- _Your goal_:
The records below are to be duplicated exactly as they appear.

- _Data records_:
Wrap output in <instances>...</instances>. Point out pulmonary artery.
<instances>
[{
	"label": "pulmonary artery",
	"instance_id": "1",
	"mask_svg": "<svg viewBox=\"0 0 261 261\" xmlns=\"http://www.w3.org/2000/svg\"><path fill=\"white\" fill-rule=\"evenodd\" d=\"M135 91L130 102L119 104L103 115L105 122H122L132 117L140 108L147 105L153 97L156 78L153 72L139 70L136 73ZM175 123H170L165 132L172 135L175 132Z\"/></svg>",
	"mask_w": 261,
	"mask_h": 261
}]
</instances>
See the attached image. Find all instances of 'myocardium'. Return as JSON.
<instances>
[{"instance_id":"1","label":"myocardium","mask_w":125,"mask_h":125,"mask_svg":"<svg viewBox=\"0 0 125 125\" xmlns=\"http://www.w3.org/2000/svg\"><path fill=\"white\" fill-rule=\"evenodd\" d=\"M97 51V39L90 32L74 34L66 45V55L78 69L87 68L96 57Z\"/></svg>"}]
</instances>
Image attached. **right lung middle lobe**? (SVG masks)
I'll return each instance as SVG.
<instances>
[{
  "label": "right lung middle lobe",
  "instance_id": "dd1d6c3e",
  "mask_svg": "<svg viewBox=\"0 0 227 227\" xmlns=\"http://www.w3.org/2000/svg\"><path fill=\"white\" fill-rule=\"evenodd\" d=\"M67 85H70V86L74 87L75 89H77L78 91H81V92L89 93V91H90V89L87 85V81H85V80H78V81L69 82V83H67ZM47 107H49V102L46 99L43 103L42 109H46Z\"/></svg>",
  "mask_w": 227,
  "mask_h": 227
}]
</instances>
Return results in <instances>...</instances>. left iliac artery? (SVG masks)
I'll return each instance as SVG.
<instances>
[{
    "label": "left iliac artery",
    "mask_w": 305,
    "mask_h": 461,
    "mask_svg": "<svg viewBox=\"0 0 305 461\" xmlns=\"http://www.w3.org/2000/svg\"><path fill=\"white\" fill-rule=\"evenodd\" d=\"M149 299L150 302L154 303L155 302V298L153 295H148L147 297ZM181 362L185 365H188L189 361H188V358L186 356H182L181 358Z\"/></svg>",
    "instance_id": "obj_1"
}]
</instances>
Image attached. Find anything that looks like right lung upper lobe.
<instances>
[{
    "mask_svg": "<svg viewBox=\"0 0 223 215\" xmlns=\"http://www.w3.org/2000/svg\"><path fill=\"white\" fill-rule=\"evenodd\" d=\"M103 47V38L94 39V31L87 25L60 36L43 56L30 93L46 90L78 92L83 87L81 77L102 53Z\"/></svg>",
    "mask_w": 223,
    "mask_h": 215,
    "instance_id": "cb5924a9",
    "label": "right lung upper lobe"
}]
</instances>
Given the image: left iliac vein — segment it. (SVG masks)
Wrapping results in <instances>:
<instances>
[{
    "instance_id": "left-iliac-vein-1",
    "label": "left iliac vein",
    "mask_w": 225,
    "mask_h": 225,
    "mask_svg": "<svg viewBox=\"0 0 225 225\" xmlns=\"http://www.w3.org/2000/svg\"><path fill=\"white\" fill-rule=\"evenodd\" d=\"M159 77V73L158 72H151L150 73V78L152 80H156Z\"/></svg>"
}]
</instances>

- _Solution to the exercise_:
Wrap output in <instances>...</instances>. Point out pulmonary artery.
<instances>
[{
	"label": "pulmonary artery",
	"instance_id": "1",
	"mask_svg": "<svg viewBox=\"0 0 261 261\" xmlns=\"http://www.w3.org/2000/svg\"><path fill=\"white\" fill-rule=\"evenodd\" d=\"M135 91L130 102L119 104L103 115L105 122H122L132 117L140 108L147 105L153 97L156 78L153 72L139 70L136 73ZM175 123H170L165 132L172 135L175 132Z\"/></svg>",
	"mask_w": 261,
	"mask_h": 261
}]
</instances>
See the attached image. Find all instances of 'myocardium'. Return as JSON.
<instances>
[{"instance_id":"1","label":"myocardium","mask_w":125,"mask_h":125,"mask_svg":"<svg viewBox=\"0 0 125 125\" xmlns=\"http://www.w3.org/2000/svg\"><path fill=\"white\" fill-rule=\"evenodd\" d=\"M97 51V39L90 32L74 34L66 45V55L78 69L87 68L96 57Z\"/></svg>"}]
</instances>
Image attached. **right lung middle lobe**? (SVG masks)
I'll return each instance as SVG.
<instances>
[{
  "label": "right lung middle lobe",
  "instance_id": "dd1d6c3e",
  "mask_svg": "<svg viewBox=\"0 0 227 227\" xmlns=\"http://www.w3.org/2000/svg\"><path fill=\"white\" fill-rule=\"evenodd\" d=\"M67 85H70V86L74 87L75 89H77L78 91H81V92L89 93V91H90V89L87 85V81H85V80H78V81L69 82V83H67ZM47 107H49V102L46 99L43 103L42 109H46Z\"/></svg>",
  "mask_w": 227,
  "mask_h": 227
}]
</instances>
Return results in <instances>...</instances>. left iliac artery? (SVG masks)
I'll return each instance as SVG.
<instances>
[{
    "label": "left iliac artery",
    "mask_w": 305,
    "mask_h": 461,
    "mask_svg": "<svg viewBox=\"0 0 305 461\" xmlns=\"http://www.w3.org/2000/svg\"><path fill=\"white\" fill-rule=\"evenodd\" d=\"M149 299L150 302L154 303L155 302V298L153 295H148L147 297ZM181 362L185 365H188L189 361H188V358L186 356H182L181 358Z\"/></svg>",
    "instance_id": "obj_1"
}]
</instances>
Image attached. Find anything that looks like right lung upper lobe.
<instances>
[{
    "mask_svg": "<svg viewBox=\"0 0 223 215\" xmlns=\"http://www.w3.org/2000/svg\"><path fill=\"white\" fill-rule=\"evenodd\" d=\"M103 47V38L94 39V31L87 25L60 36L43 56L30 93L46 90L78 92L83 87L81 77L102 53Z\"/></svg>",
    "mask_w": 223,
    "mask_h": 215,
    "instance_id": "cb5924a9",
    "label": "right lung upper lobe"
}]
</instances>
Given the image: left iliac vein — segment it. (SVG masks)
Wrapping results in <instances>:
<instances>
[{
    "instance_id": "left-iliac-vein-1",
    "label": "left iliac vein",
    "mask_w": 225,
    "mask_h": 225,
    "mask_svg": "<svg viewBox=\"0 0 225 225\" xmlns=\"http://www.w3.org/2000/svg\"><path fill=\"white\" fill-rule=\"evenodd\" d=\"M159 77V73L158 72H151L150 73V78L152 80H156Z\"/></svg>"
}]
</instances>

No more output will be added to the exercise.